Hilde Hauge, a law professor at the University of Bergen in Norway who is not involved in the lawsuit, said that under Norwegian law, a contract can be invalidated if a judge considers the terms to be unreasonable or unconscionable. He said that

She said an artist successfully sued a patron who had taken ownership of his entire art collection in exchange for previous financial support. But such decisions are rare.

“It is important to note that the bar for terminating a contract for reasons of unreasonableness is generally high,” Hauge said.

Smith, Melgaard’s former studio manager, said that the ten years he worked with Melgado were among the most rewarding and challenging periods of his career. Mr. Smith is a potential witness in the Norwegian case and is currently employed by Grande & Lee as a bookkeeper.

“When investors turned off the spigot, things got worse,” Smith said. “At some point, Bjarne’s actions became questionable. He lost important relationships with dealers, supporters and organizations.”

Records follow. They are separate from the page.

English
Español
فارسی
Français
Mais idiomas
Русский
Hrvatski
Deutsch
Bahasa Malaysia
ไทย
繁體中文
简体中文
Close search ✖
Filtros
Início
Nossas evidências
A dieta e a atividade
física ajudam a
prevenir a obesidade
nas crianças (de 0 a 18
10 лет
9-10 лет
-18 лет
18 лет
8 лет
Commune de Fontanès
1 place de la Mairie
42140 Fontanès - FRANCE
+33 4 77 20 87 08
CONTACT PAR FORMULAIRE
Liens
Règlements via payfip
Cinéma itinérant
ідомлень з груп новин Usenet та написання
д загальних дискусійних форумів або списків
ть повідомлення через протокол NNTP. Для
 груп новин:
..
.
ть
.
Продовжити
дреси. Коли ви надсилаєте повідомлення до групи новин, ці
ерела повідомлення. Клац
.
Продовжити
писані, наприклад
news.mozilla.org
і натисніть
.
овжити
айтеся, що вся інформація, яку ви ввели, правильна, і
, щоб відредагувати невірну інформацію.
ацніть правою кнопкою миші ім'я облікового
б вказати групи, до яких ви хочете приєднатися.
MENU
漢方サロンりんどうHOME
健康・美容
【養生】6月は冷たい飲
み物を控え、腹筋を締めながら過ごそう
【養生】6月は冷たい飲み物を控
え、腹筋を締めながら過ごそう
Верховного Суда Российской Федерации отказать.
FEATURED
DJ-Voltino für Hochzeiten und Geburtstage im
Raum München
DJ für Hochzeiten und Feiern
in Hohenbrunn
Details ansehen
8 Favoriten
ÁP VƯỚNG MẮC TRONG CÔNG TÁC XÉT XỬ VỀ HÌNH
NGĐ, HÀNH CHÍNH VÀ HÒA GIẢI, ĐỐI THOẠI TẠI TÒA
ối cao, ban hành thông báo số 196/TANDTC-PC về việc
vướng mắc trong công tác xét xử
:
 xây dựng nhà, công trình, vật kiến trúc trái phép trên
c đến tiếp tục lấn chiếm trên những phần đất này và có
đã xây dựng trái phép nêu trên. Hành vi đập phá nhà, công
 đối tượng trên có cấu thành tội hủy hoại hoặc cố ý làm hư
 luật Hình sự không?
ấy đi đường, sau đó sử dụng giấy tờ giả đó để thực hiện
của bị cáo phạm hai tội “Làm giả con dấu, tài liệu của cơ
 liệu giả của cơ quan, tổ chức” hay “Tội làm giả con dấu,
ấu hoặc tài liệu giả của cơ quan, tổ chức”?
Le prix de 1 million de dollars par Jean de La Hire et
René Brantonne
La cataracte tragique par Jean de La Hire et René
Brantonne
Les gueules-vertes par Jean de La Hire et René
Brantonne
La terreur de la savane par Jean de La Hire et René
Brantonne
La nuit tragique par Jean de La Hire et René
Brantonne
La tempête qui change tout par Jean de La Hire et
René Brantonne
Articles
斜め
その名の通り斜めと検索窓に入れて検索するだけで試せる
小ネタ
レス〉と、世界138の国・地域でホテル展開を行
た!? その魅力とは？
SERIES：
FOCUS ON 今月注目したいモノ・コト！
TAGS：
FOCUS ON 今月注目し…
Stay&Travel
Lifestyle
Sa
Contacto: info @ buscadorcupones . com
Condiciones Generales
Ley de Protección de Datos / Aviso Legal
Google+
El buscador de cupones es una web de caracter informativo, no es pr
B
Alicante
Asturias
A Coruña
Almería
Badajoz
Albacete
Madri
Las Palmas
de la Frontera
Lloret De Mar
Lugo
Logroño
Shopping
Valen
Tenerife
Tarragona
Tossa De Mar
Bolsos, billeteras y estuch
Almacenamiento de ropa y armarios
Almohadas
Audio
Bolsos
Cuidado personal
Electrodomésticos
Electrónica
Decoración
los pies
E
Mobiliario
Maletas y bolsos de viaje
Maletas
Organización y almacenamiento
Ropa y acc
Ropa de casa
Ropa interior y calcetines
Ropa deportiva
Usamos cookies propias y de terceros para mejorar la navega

Melgaard, who has spent the past year taking steroids and wearing black leather jackets to look like the voluptuous man in the Tom of Finland illustrations, has decided to dabble in the fashion industry and pursue a career. We have focused on rebuilding.

He will launch a new perfume at Art Basel Paris this month in collaboration with the city’s Dover Street Parfums Market. And he continues to create art, albeit on a smaller scale, in the form of digital illustrations of rats on skateboards.

“My outlook is that this current case will be settled,” Melgaard said with a shrug, holding up his hand, which has the word “PAPPA” tattooed on it. He added: “I hope we can move on.”